Information shown:
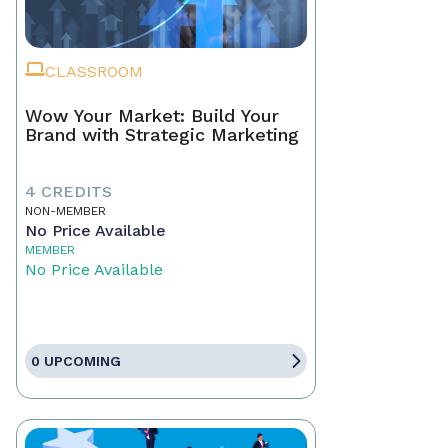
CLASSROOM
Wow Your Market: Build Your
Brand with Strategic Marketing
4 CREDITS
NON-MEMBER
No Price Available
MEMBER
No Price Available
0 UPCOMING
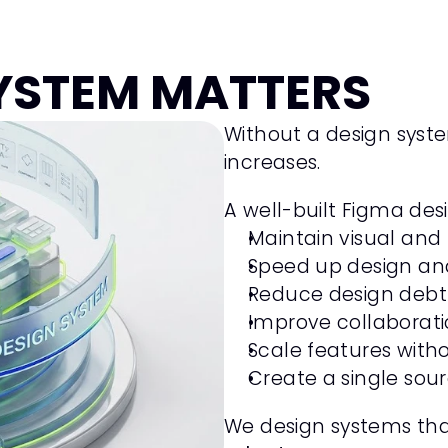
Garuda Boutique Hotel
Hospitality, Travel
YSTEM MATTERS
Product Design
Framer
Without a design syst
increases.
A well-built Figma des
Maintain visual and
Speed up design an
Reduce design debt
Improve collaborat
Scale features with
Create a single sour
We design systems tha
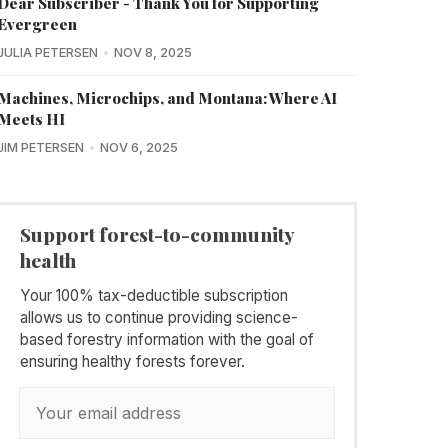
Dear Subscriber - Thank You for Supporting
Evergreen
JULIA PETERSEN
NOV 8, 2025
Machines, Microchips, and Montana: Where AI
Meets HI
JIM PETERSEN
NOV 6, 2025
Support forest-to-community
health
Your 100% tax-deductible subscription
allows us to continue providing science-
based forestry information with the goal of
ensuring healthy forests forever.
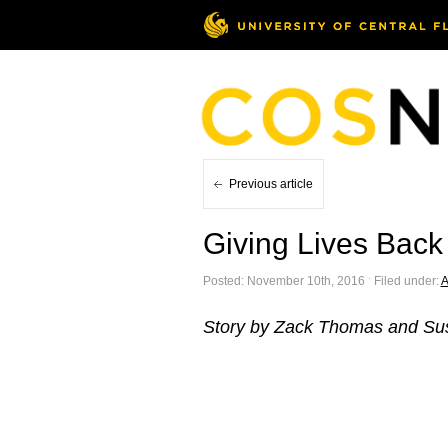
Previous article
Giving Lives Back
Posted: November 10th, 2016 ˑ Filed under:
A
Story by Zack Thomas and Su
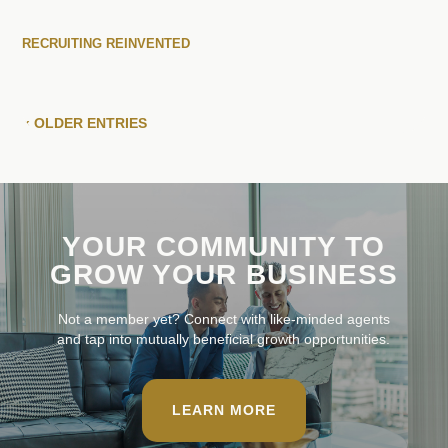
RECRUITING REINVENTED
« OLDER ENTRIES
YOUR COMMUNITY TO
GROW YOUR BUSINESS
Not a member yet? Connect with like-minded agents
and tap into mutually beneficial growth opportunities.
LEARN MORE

Task details: Omitting the images, transcribe every record exactly.

Solution for this task:
CLASSROOM
Wow Your Market: Build Your
Brand with Strategic Marketing
4 CREDITS
NON-MEMBER
No Price Available
MEMBER
No Price Available
0 UPCOMING
Garuda Boutique Hotel
Hospitality, Travel
YSTEM MATTERS
Product Design
Framer
Without a design syst
increases.
A well-built Figma des
Maintain visual and
Speed up design an
Reduce design debt
Improve collaborat
Scale features with
Create a single sour
We design systems tha
Dear Subscriber - Thank You for Supporting
Evergreen
JULIA PETERSEN
NOV 8, 2025
Machines, Microchips, and Montana: Where AI
Meets HI
JIM PETERSEN
NOV 6, 2025
Support forest-to-community
health
Your 100% tax-deductible subscription
allows us to continue providing science-
based forestry information with the goal of
ensuring healthy forests forever.
Previous article
Giving Lives Back
Posted: November 10th, 2016 ˑ Filed under:
A
Story by Zack Thomas and Su
RECRUITING REINVENTED
« OLDER ENTRIES
YOUR COMMUNITY TO
GROW YOUR BUSINESS
Not a member yet? Connect with like-minded agents
and tap into mutually beneficial growth opportunities.
LEARN MORE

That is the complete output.